General information
- Type: General aviation
- National origin: United States
- Manufacturer: Epps
- Designer: Ben T. Epps

History
- First flight: August 28, 1909

= Epps 1909 Monoplane =

The Epps 1909 Monoplane was a fixed-wing aircraft that was designed and built in 1909 in Athens, Georgia by Ben T. Epps and his business partner Zumpt Huff.

The aircraft consisted of an open framework suspended below a wire-braced monoplane wing.

The undercarriage consisted of three bicycle wheels, one at the front of this frame, and two behind it. A buggy seat was located beneath the wing for the pilot. A 15 hp two-cylinder Anzani motorcycle engine was mounted behind the seat and drove a two-bladed propeller from an exhaust fan mounted pusher-fashion behind the wing's trailing edge. A biplane elevator unit was carried on struts at the front of the aircraft, and a single rudder on struts to its rear. The airframe was made from scrap timber collected from a sawmill, with the flying surfaces covered in cotton. Only the undersurfaces of the wings were covered.

Inspired by the Wright Brothers and pioneering European aviators, Epps first conceived of the design at the age of sixteen. In 1909, he built the aircraft in the workshop of his bicycle, electrical contracting, and automobile repair business on Washington Street, Athens.

On August 28, 1909, he flew the machine from a cow pasture near Brooklyn Creek. After rolling downhill, Epps took off and flew around 100 yd at a maximum altitude of around 50 ft. The flight ended in a crash, but made Epps Georgia's first aviator. In 1949, Lola Trammel told The Atlanta Journal Magazine that Epps had already made a successful flight in the machine prior to the public demonstration, testing the machine by moonlight with the help of friends at two o'clock in the morning.

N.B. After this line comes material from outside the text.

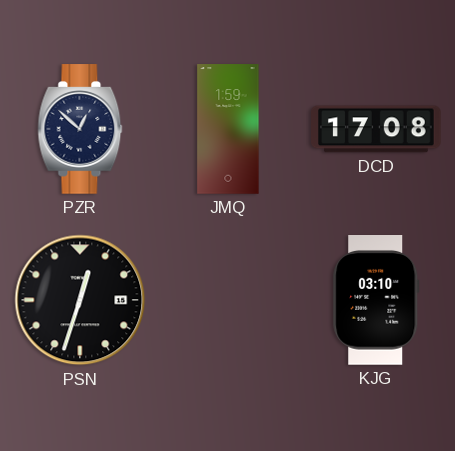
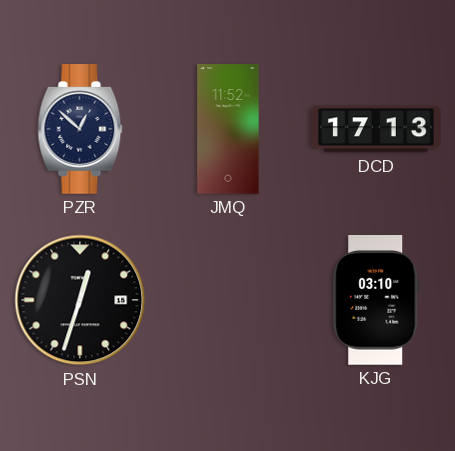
JMQ: 1:59 -> 11:52
DCD: 17:08 -> 17:13
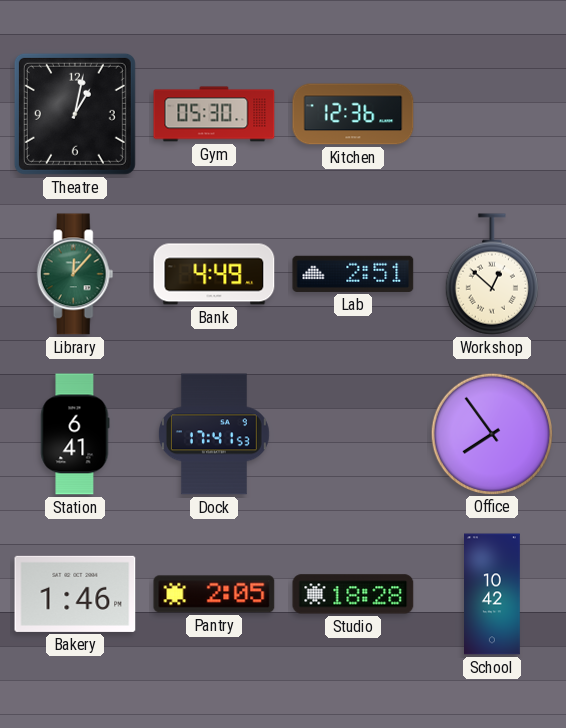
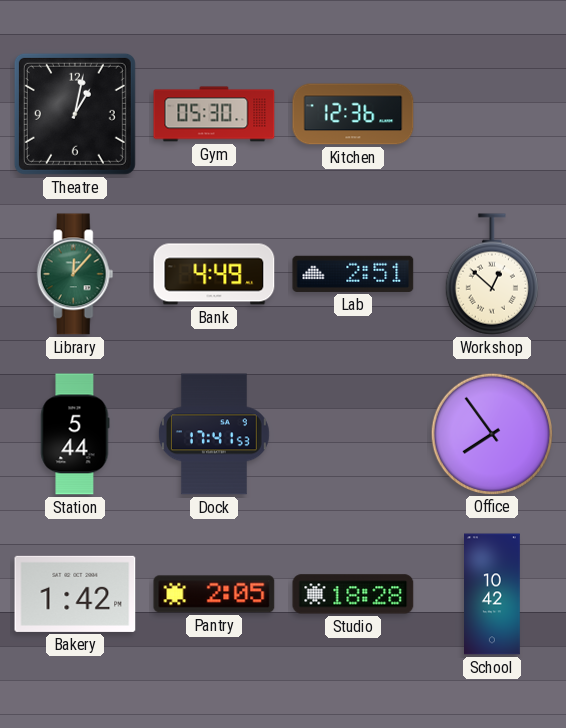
Station: 6:41 -> 5:44
Bakery: 1:46 -> 1:42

In his 2016 book "To Lasso the Clouds," and his article published in the April 2017 issue of Air & Space/Smithsonian magazine, Dan A. Aldridge Jr. detailed how the history of this plane was misconstrued for decades. For years it was thought that the plane first flew in 1907. The book shows how the Epps aircraft was actually the first monoplane to fly in the United States, predating by 106 days the monoplane flight of Henry Walden, who allegedly has been mistakenly credited with the historic milestone for many years.